加えて、装備や機体に関しては「手強い敵」を演じ切る為に、極めて強力だったり、最新鋭のものが与えられる事も珍しくない。
自衛隊の場合
自衛隊の場合は、基本的に現用の装備を工夫して使用する。
航空自衛隊のアグレッサー部隊「飛行教導群」のF-15は、実戦部隊とは異なる迷彩が施されている。
これは特定の敵を想定したものでは無く航空自衛隊の全くのオリジナル迷彩で、純粋に技量の向上を目的として訓練を効率的かつ効果的に行える様にとのこと。
視認性の高い塗装を施す事で「敵機が見え無かった」という言い訳を封じ敵機への動きを理論的に考えさせる意図が在る。
冷戦期にはMiG-21にシルエットが似たT-2練習機にソ連風の塗装を施して訓練に充てていた。
陸上自衛隊では「部隊訓練評価隊」がこれに当たる。
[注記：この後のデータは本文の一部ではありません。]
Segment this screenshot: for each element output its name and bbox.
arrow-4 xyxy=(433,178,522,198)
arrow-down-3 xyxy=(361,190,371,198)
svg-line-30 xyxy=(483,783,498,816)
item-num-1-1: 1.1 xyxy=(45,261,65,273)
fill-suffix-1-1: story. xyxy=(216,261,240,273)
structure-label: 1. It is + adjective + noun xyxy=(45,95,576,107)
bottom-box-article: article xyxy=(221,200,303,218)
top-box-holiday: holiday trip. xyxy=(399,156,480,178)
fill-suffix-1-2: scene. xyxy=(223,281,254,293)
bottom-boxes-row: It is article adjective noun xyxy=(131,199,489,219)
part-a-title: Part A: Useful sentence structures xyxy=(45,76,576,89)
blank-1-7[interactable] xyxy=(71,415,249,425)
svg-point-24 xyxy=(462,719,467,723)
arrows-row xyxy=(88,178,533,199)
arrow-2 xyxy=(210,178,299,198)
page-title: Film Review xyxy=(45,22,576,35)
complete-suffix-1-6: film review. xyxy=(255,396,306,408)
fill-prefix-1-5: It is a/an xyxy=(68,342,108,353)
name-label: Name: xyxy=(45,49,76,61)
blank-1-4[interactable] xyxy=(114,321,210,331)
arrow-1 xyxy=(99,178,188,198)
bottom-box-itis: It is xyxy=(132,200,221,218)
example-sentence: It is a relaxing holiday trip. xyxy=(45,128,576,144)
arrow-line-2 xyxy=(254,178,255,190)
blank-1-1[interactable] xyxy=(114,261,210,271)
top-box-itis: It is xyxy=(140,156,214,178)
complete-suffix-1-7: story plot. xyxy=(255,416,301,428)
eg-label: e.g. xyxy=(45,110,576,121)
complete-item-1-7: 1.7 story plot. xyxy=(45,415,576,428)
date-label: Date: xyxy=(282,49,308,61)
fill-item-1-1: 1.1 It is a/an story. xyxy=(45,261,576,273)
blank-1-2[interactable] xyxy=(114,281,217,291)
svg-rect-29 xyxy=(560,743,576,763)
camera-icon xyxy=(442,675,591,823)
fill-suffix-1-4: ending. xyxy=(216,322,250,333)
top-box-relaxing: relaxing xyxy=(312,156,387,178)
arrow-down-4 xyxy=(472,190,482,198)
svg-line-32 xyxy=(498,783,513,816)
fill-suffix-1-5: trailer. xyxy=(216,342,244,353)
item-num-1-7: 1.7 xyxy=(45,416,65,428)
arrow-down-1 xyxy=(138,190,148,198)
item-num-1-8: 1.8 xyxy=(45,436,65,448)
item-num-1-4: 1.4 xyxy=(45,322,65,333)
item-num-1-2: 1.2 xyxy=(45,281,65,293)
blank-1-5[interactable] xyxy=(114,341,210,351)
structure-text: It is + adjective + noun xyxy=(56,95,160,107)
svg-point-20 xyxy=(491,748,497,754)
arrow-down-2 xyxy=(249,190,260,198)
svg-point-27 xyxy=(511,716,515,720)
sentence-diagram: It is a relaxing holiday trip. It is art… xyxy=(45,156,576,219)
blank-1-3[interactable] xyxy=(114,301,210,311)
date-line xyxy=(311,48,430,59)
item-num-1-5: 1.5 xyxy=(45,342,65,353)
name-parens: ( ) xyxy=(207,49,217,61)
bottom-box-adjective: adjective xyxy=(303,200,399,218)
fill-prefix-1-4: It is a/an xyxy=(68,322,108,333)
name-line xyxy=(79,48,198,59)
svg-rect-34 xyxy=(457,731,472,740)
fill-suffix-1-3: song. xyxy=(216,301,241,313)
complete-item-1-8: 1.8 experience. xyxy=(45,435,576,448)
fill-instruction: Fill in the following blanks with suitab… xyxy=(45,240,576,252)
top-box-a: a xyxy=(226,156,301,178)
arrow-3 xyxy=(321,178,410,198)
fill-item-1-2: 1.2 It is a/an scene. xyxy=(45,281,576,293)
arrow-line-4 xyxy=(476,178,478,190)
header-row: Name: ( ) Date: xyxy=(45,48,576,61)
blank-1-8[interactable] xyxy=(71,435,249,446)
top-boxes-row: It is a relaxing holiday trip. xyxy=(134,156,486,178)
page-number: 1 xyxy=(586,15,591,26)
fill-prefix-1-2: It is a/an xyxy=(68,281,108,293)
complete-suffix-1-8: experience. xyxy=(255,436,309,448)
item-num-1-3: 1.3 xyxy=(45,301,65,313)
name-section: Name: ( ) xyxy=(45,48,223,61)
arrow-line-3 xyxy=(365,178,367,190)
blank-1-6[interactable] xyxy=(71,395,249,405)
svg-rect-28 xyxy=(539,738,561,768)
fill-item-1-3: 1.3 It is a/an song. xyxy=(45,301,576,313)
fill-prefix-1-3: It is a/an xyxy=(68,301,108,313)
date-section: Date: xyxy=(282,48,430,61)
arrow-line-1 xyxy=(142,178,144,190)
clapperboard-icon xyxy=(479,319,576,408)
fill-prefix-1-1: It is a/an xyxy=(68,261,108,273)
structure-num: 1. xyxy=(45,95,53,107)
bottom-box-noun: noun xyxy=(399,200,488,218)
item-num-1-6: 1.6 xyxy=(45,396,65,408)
車両や迷彩服には隊独自の迷彩パターンが使用されている。
また、海上自衛隊や航空自衛隊の陸戦訓練では、近隣の陸上自衛隊の部隊に「敵役」を依頼する事があるとか。
イスラエル航空宇宙軍の場合
イスラエル航空宇宙軍オブダ空軍基地の第115飛行隊がアグレッサー部隊に相当する。
フライングドラゴン或いはレッド・スコードロンという愛称を持ち、訓練では主にヨルダンやエジプトを除くアラブ諸国やイランのパイロットを演じる。装備としてF-16C/Dを用いており、垂直尾翼に描かれたドラゴンの絵が特徴的である。
韓国陸軍の場合
韓国陸軍は90年代に入手したT-80戦車一個大隊を一時アグレッサー部隊として運用していた。これは当時経済混乱が起きていたロシアが対外債務を現物払いしたものを用いたもので、現在では通常の戦車大隊に配備されている。
その他
民間軍事会社では、アグレッサー部隊として訓練業務を提供する会社が有る。
これは敵が使用している(或いは使用が想定される)装備と同じ装備や、性能や外見がよく似た装備を使用して、軍隊が訓練をより低コストかつ効率的に行える様に為っている。
関連タグ
エースコンバット5:作中に登場する8492飛行隊がオーシア空軍のアグレッサー部隊。正式に存在しない影の部隊で、実態はベルカ公国空軍第229戦闘飛行隊ことグラーバク飛行隊。ユークトバニア側にも同様のベルカのアグレッサー部隊があり、作中に登場したオヴニル戦闘機隊がそれ。